**EXERCISE PROMPT**.
Reproduction of part of the material below, pictures omitted: copy exactly, and only, the lines starting with the one with "ise buyers, for" and going on through the one with "kitchen designed for".

═══ SOURCE DATA

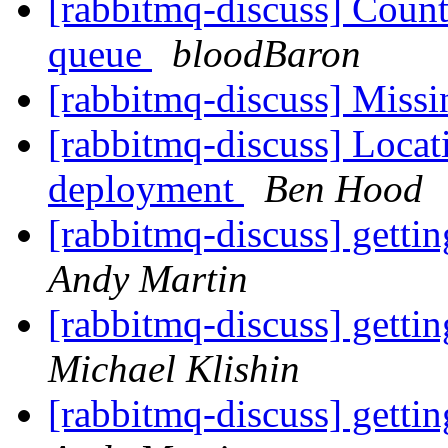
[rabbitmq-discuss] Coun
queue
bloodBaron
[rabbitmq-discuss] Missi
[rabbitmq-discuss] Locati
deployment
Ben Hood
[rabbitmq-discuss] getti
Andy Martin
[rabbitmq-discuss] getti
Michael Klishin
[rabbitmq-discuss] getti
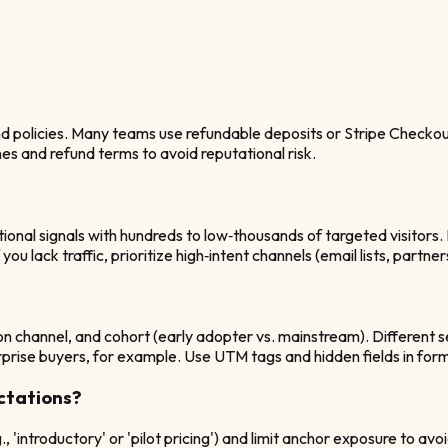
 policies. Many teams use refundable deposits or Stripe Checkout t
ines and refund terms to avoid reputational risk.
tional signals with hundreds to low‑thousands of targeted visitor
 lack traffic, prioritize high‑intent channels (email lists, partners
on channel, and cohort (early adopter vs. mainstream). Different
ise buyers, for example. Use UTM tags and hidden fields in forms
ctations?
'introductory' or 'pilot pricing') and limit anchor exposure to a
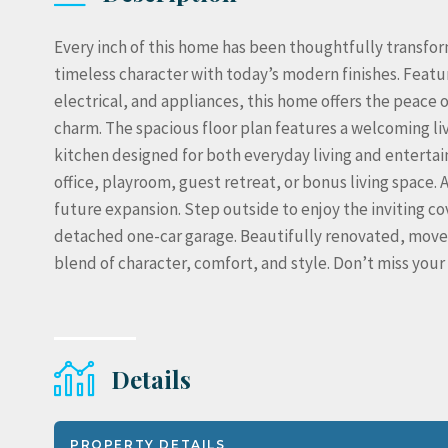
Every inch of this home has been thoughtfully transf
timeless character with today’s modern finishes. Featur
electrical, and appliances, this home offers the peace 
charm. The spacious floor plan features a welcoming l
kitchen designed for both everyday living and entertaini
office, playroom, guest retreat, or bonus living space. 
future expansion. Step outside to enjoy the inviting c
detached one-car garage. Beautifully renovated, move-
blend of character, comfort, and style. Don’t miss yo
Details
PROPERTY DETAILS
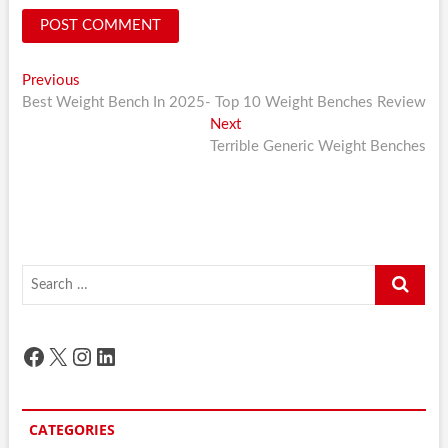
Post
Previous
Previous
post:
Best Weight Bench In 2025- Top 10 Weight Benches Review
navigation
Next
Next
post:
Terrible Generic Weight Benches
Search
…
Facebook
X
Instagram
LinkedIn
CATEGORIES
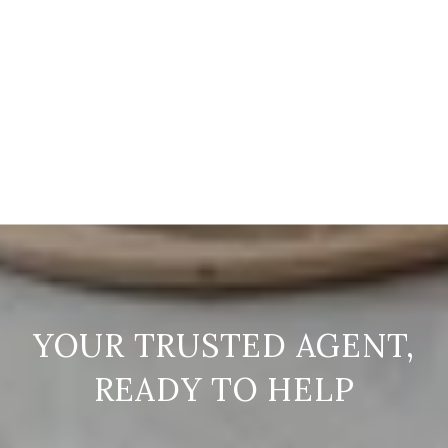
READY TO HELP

══════

**SOLVED PROBLEM**.
ise buyers, for example. Use UTM tags and hidden fields in forms
ctations?
'introductory' or 'pilot pricing') and limit anchor exposure to a
Every inch of this home has been thoughtfully transf
timeless character with today’s modern finishes. Featur
electrical, and appliances, this home offers the peace 
charm. The spacious floor plan features a welcoming l
kitchen designed for both everyday living and entertaini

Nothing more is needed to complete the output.